How to complete this task → Looking at the entries below, state how many lines contain the word "Telegram". Give the number alone.

───── Exercise data

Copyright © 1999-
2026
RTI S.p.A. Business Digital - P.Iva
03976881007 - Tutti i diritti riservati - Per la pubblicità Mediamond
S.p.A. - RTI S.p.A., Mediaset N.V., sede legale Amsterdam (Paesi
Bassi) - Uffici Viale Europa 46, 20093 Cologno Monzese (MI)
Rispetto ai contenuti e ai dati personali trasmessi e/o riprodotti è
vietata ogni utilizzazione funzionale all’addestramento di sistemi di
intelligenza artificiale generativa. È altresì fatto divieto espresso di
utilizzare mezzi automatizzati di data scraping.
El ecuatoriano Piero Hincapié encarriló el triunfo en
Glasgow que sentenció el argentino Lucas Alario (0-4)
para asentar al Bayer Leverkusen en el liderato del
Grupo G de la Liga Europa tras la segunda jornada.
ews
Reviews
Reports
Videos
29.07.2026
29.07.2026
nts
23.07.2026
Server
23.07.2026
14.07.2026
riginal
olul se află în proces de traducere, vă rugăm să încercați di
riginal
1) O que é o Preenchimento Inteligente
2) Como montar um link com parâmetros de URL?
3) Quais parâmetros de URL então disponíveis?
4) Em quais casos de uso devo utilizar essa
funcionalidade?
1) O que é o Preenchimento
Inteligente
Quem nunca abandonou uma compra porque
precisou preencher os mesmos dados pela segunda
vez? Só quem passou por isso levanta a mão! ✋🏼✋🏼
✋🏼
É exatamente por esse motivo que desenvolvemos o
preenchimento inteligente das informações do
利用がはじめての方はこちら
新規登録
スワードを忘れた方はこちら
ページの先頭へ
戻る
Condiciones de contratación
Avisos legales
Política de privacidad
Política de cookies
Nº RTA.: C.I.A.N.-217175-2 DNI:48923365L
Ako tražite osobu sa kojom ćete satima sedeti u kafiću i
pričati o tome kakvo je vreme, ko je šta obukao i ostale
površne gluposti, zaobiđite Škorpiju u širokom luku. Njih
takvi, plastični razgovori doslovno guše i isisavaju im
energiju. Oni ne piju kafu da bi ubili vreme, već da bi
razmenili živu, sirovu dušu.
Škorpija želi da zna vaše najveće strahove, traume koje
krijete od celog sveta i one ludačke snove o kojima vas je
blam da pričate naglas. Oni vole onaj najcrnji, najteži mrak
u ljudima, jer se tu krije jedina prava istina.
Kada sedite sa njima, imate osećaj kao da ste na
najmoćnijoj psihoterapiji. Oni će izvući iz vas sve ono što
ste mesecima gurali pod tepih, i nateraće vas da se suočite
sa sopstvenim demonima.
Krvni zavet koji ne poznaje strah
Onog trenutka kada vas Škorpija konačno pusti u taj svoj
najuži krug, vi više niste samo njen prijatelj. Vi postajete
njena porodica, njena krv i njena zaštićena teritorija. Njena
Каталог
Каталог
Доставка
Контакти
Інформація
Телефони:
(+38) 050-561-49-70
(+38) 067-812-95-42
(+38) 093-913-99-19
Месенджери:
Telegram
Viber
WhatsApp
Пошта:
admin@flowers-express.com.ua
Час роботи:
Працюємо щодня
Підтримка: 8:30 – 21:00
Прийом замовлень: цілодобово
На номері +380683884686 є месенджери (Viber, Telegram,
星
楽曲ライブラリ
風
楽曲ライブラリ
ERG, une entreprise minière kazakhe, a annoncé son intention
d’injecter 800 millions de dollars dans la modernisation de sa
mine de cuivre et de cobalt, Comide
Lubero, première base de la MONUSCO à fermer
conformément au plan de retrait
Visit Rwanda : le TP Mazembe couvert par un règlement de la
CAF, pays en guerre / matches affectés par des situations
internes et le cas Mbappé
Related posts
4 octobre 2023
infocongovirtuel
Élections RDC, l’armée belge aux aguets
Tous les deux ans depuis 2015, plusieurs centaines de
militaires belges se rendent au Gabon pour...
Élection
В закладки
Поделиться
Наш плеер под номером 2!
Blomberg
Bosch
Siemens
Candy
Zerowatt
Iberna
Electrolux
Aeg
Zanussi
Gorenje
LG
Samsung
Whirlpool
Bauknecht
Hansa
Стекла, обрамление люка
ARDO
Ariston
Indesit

──────────

Result of the task → 2